Bug 971939

Summary: RHEV-M Assisted/Automatic DB Recovery
Product: Red Hat Enterprise Virtualization Manager Reporter: Luca Villa <luvilla>
Component: RFEsAssignee: Andrew Cathrow <acathrow>
Status: CLOSED DUPLICATE QA Contact:
Severity: medium Docs Contact:
Priority: medium    
Version: unspecifiedCC: acathrow, iheim, lpeer, pablo.iranzo, pzhukov, rbalakri
Target Milestone: ---Keywords: FutureFeature
Target Release: ---   
Hardware: All   
OS: Linux   
Whiteboard: integration
Fixed In Version: Doc Type: Enhancement
Doc Text:
Story Points: ---
Clone Of: Environment:
Last Closed: 2013-12-03 11:22:58 UTC Type: Bug
Regression: --- Mount Type: ---
Documentation: --- CRM:
Verified Versions: Category: ---
oVirt Team: --- RHEL 7.3 requirements from Atomic Host:
Cloudforms Team: --- Target Upstream Version:
Embargoed:

Description Luca Villa 2013-06-07 15:53:11 UTC
*. What is the nature and description of the request?
We would like RHEV-M able to manage DB recovery with minimum data loss. In particular, we would like to be able to restore all RHEV-M configuration and data, in the cases the internal DB fails. 
For example, this could be achieved by analyzing postgres Write Ahead Log or by gathering information provided by distributed vdsm agent.

*. Why does the customer need this? (List the business requirements here)
We foresee to have an high provisioning rate on that infrastructure and we need to minimize service unavailability during RHEV-M DB recovery. 
Basically we need to restore the status of the DB to the latest commit before a crash.

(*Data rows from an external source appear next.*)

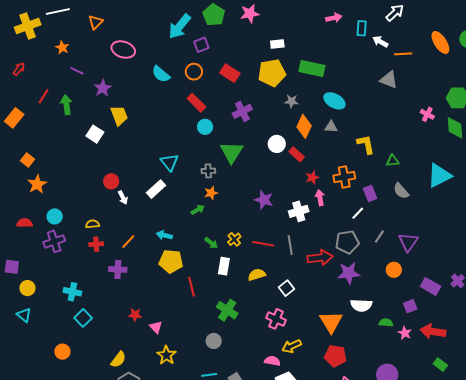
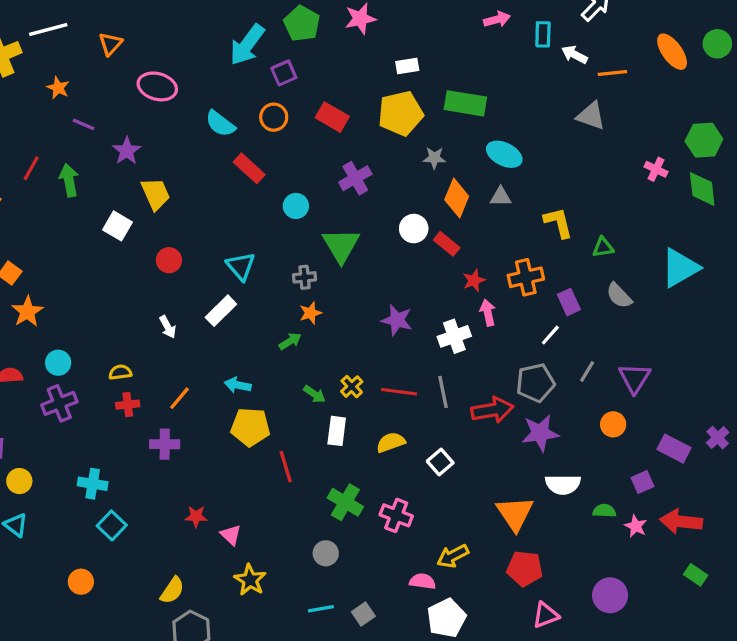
red rectangle: (196, 103) -> (249, 168), moved
red circle: (111, 181) -> (169, 260), moved
pink cross: (276, 319) -> (396, 515), moved

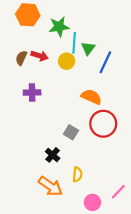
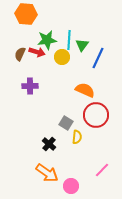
green star: (59, 27) -> (47, 40), moved
yellow semicircle: (77, 174) -> (77, 137), moved
pink line: (118, 192) -> (102, 170), moved
pink circle: (92, 202) -> (71, 186), moved

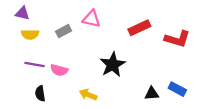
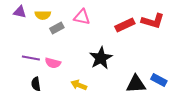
yellow semicircle: (30, 34) -> (43, 15), moved
red L-shape: (177, 39) -> (153, 21), moved
black triangle: (152, 94) -> (136, 84), size x1.5

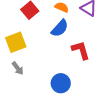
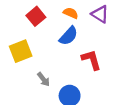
gray arrow: (18, 68) -> (44, 79), moved

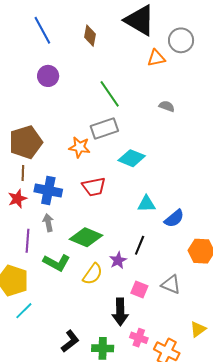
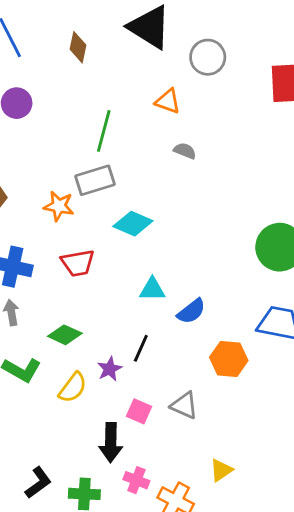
orange triangle: (156, 58) -> (168, 101), moved, turned 30
green line: (110, 94) -> (104, 131), turned 48
green diamond: (86, 237) -> (65, 335), size x0.7

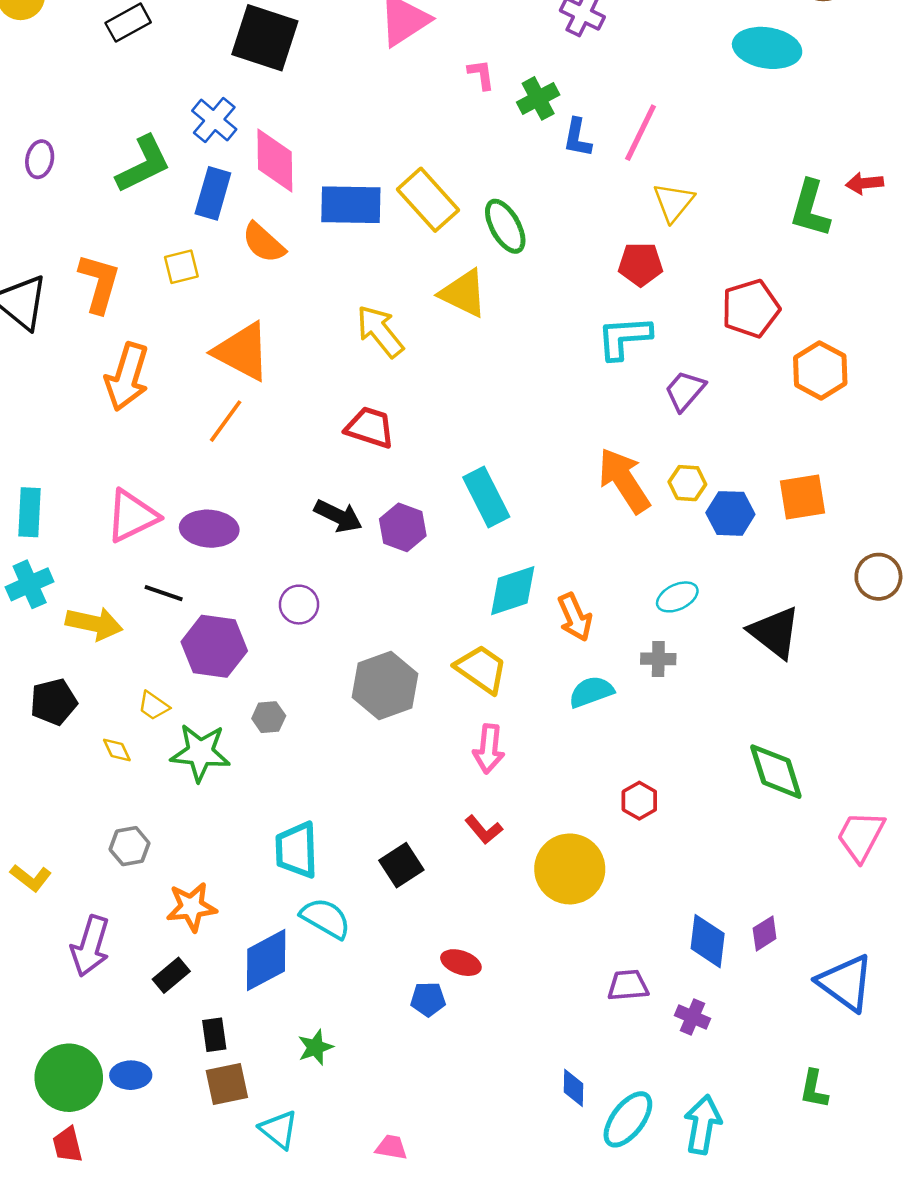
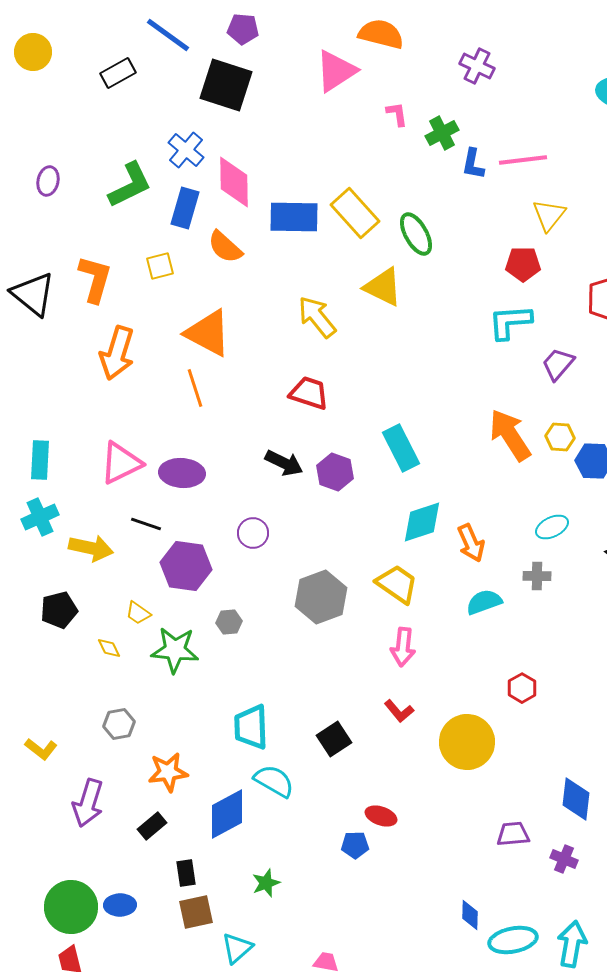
pink line: (641, 133) -> (523, 160), turned 57
orange line: (226, 421) -> (195, 388), turned -54
cyan ellipse: (628, 1119) -> (513, 940), turned 42
cyan triangle: (279, 1130) -> (237, 948), turned 40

*. How would the customer like to achieve this? (List the functional requirements here)
The desiderata is to have 
a) RHEV-M to be able to manage inconsistencies between DB data (e.g., restored data) and the infrastructure status, and to propose a way to discard or include differences. 
b) RHEV-M always up and running
c) Supported mechanism to achieve the goal

*. For each functional requirement listed, specify how Red Hat and the customer can test to confirm the requirement is successfully implemented.
a) For example, if one new virtual machine has been created or modified after last DB recovery, and a DB fail occurs, after restoring data, RHEV-M is able to import the vm back into DB or the changes
b) never stop RHEV-M to make DB backup
c) N/A

Comment 4 Pavel Zhukov 2013-11-20 11:58:49 UTC
(In reply to Luca Villa from comment #0)
> The desiderata is to have 
> a) RHEV-M to be able to manage inconsistencies between DB data (e.g.,
> restored data) and the infrastructure status, and to propose a way to
> discard or include differences. 
Is it possible to use DB replication for this? Config files are not being changed often 
> b) RHEV-M always up and running
> c) Supported mechanism to achieve the goal
>

Comment 5 Luca Villa 2013-11-21 15:24:15 UTC
(In reply to Pavel Zhukov from comment #4)
> (In reply to Luca Villa from comment #0)
> > The desiderata is to have 
> > a) RHEV-M to be able to manage inconsistencies between DB data (e.g.,
> > restored data) and the infrastructure status, and to propose a way to
> > discard or include differences. 
> Is it possible to use DB replication for this? Config files are not being
> changed often 

We were actually considering to replicate data to a hot stand-by DB or to transaction logs stored elsewhere.
Config files are not changed often true, but it could happen and we need to ensure we are able to restore the system up-to-date and in a fully consistent way.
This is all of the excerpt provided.